FIG. 4 shows yet another embodiment of the invention. Sleeves 15 and 16 made of thin metal plates are provided on the upper and lower surfaces of a bearing 2 that rotatably supports the shaft 1. The sleeve 15 is bonded to the lower surface of the housing 3, while the sleeve 16 is bonded to the upper surface of the shaft 1. Since the inner race and outer race of the bearing 2 are supported with high precision by these sleeves 15 and 16, the shaft 1 can be attached to the housing 3 with precision in microns. In the figure, 17 and 18 are nuts for fixing the bearing 2, and the sleeve 1
5 and 16 are also extended to this part. Therefore, the extension portions of the sleeves 15, 16 are threaded to engage the nuts, but the sleeves 15, 16 are
Since it is made of a thin metal plate, the nut can be screwed securely, and the mounting strength during screwing is also improved.

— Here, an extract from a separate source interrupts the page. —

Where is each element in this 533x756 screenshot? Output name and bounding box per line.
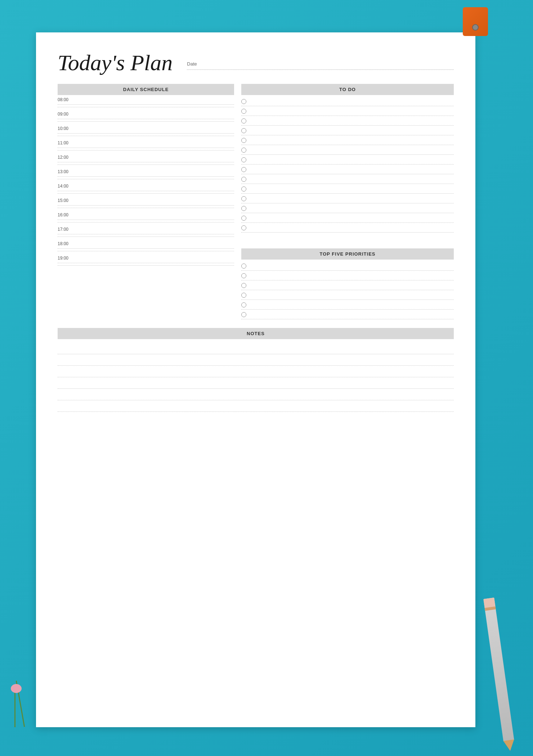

Note that the present invention is not limited to the above embodiments, and can be modified in various ways. In order to improve the detection accuracy of the sensor, this invention uses a thin metal plate as the fixing surface for parts that require high dimensional accuracy. Some thin metal plates may be omitted. or,
In the cover part 12, since the thin metal plate blocks external noise, the entire cover part 12 does not need to be made of a thin metal plate, and only the surface of the cover part 12 may be covered with a thin metal plate. Furthermore, the cover part 12
A magnetic metal plate can be used to provide magnetic shielding.

[Effect of idea]

As described above, the present invention uses thin metal plates for parts that require dimensional accuracy, such as the fixed surface of the rotating disk and the fixed surface of the sensor base that supports the fixed slit plate that is the component of the sensor. In addition to eliminating the need for high-precision processing,
Parts that do not require dimensional accuracy can be molded from lightweight non-metallic materials, making it possible to reduce the weight of the encoder.

[Brief explanation of the drawing]

Fig. 1 is a vertical sectional view of the upper half of an embodiment of the present invention, Fig. 2 is a partial sectional view showing a modification thereof, and Fig. 3 is a partial sectional view of the upper half of an embodiment of the present invention.
The figure is a longitudinal sectional view of another embodiment, and FIG. 4 is a longitudinal sectional view of still another embodiment. DESCRIPTION OF SYMBOLS 1... Shaft, 1a... Hub part, 2... Bearing, 3... Housing, 4, 11... Mounting plate, 5... Sensor base (sensor), 6... Fixed slit plate (sensor), 7... ...Rotating disk, 8
...LED case, 9 ...Light emitting element (sensor), 1
0... Waveform shaping circuit (sensor), 12... Cover part, 13... Magnetoresistive element (sensor), 15, 1
6...Sleeve, 17, 18...Natsuto.

Claims (1)

[Claims for Utility Model Registration] 1. A rotating disk that is attached to a shaft that is attached to a rotating shaft and rotates integrally with the rotating shaft, and a housing that has a cover that surrounds the rotating disk and rotatably supports the shaft. , a sensor provided in a housing corresponding to the rotating disk and detecting the rotation of the rotating disk optically or magnetically to detect the rotation angle or rotation speed of the rotating shaft. and a housing made of a non-metallic lightweight material, a mounting plate made of a thin metal plate is provided on at least a sensor fixing surface of the housing and a rotary disk fixing surface of the shaft, and the cover part is electrically connected to the mounting plate. An encoder characterized by comprising a thin-walled metal plate. 2. The encoder according to claim 1, wherein the shaft support portion of the housing is provided with a sleeve made of a thin metal plate.